• **WHAT THIS TASK INVOLVES**
Your answer should be the lines of the material that include the word "Motorex".
☆ ☆ ☆
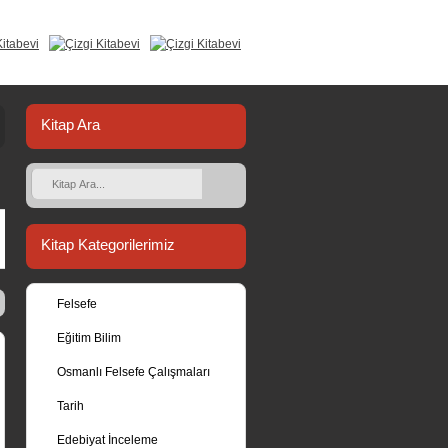
Kitap Ara
Kitap Kategorilerimiz
Felsefe
Eğitim Bilim
Osmanlı Felsefe Çalışmaları
Tarih
Edebiyat İnceleme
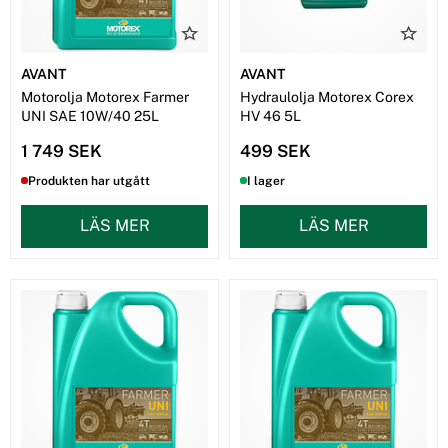
AVANT
AVANT
Motorolja Motorex Farmer
Hydraulolja Motorex Corex
UNI SAE 10W/40 25L
HV 46 5L
1 749 SEK
499 SEK
Produkten har utgått
I lager
LÄS MER
LÄS MER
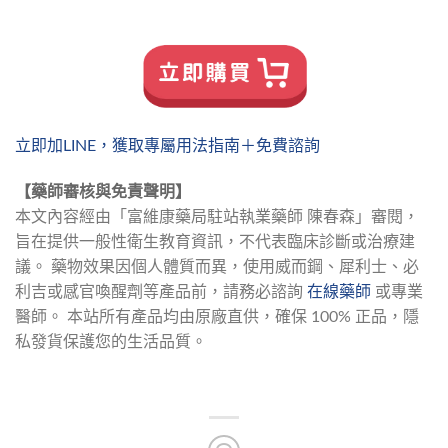
立即加LINE，獲取專屬用法指南＋免費諮詢
【藥師審核與免責聲明】
本文內容經由「富維康藥局駐站執業藥師 陳春森」審閱，
旨在提供一般性衛生教育資訊，不代表臨床診斷或治療建
議。 藥物效果因個人體質而異，使用威而鋼、犀利士、必
利吉或感官喚醒劑等產品前，請務必諮詢 
在線藥師
 或專業
醫師。 本站所有產品均由原廠直供，確保 100% 正品，隱
私發貨保護您的生活品質。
☆ ☆ ☆
• **SOLUTION TO THE EXERCISE**
Motorolja Motorex Farmer
Hydraulolja Motorex Corex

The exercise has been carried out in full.